HBase is in the center.
On top of it, we have a graph database, a columnar store, a transaction manager, and secondary indexing.
On the right side of the graph, we have the change data capture (CDC) pipeline where we have built our customized HBase replication proxy. This proxy streams right-hand logs from HBase, which in turn streams them into Kafka. Then Argus, our downstream consuming system consumes the logs. We feed a notification back to other services.

Problems with HBase

Over the years, HBase served us well. However, we faced a number of challenges, including:

High maintenance cost

Over the past eight years, because of the old HBase version we used, we suffered from long-standing tech debt. HBase was a complicated system, and it had high barriers to entry. As a result, it took a lot of effort to keep HBase up and running. This was one of our top pain points.
Limited functionalities

HBase was powerful, but its interface was simple. While our users initially enjoyed its simple KV interface, they wanted richer functionalities, like stronger consistency. It will be hard to build middle layer systems on top of a NoSQL store to satisfy all these requirements.
High complexity

Because we had to keep satisfying our customer requirements, we had been building these "Lego pieces" over time to support SQL-like features from a NoSQL data store—not to mention that HBase itself had many components and dependencies like ZooKeeper and Hadoop Distributed File System (HDFS).
High infrastructure cost

Our infrastructure cost was high because we used primary-standby cluster pairs to achieve high availability, and we used six replicas for a unique dataset.
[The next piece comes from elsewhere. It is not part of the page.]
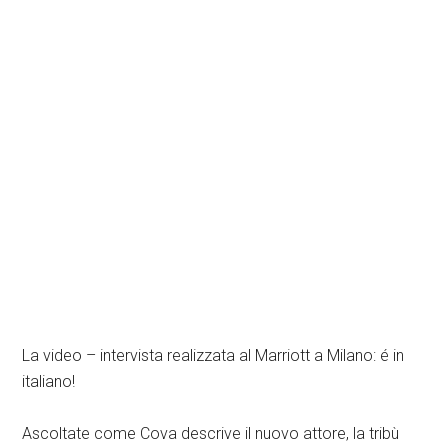
La video – intervista realizzata al Marriott a Milano: é in
italiano!
Ascoltate come Cova descrive il nuovo attore, la tribù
Top customer pain points with our HBase system

Our customers also had pain points with our existing HBase system.

Pain points with Zen

Zen is our in-house graph service that provides a graph data model. Essentially, users can do CRUD operations with a data model of nodes and edges. They can define customized indexes like unique, non-unique, edge query, or local indexes.
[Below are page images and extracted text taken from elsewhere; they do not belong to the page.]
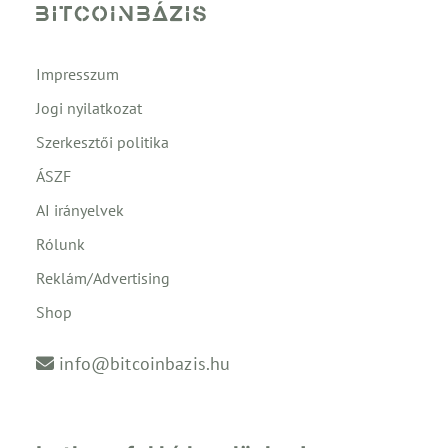
Impresszum
Jogi nyilatkozat
Szerkesztői politika
ÁSZF
AI irányelvek
Rólunk
Reklám/Advertising
Shop
info@bitcoinbazis.hu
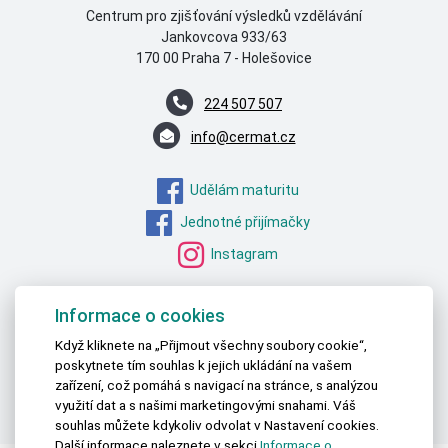
Centrum pro zjišťování výsledků vzdělávání
Jankovcova 933/63
170 00 Praha 7 - Holešovice
224 507 507
info@cermat.cz
Udělám maturitu
Jednotné přijímačky
Instagram
MŠMT – STATISTICKÁ DATA
Informace o cookies
ČSÚ – STATISTICKÁ DATA
Když kliknete na „Přijmout všechny soubory cookie“,
poskytnete tím souhlas k jejich ukládání na vašem
OECD – DATA O VZDĚLÁVÁNÍ
zařízení, což pomáhá s navigací na stránce, s analýzou
EUROSTAT – DATA O VZDĚLÁVÁNÍ
využití dat a s našimi marketingovými snahami. Váš
souhlas můžete kdykoliv odvolat v Nastavení cookies.
Další informace naleznete v sekci
Informace o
Zen had two major pain points:

Data inconsistencies

Because HBase did not provide cross-table or cross-row transactions, inconsistent data introduced a lot of problems. Our customers were confused, and they had to do more coding to ensure consistent data.
Limited query support

Because HBase had limited functionalities, complicated queries like query joints would be hard to run.

Pain points with Ixia

Ixia is our in-house index data store. It is built on top of HBase + Muse (our in-house index engine). We use CDC for asynchronous indexing. Source of truth data is written to HBase, and we build indexes asynchronously in the search engine.

Ixia's major pain points were:

Occasional index failures and inconsistencies. This frustrated customers, and we spent many hours helping them debug inconsistency-related issues.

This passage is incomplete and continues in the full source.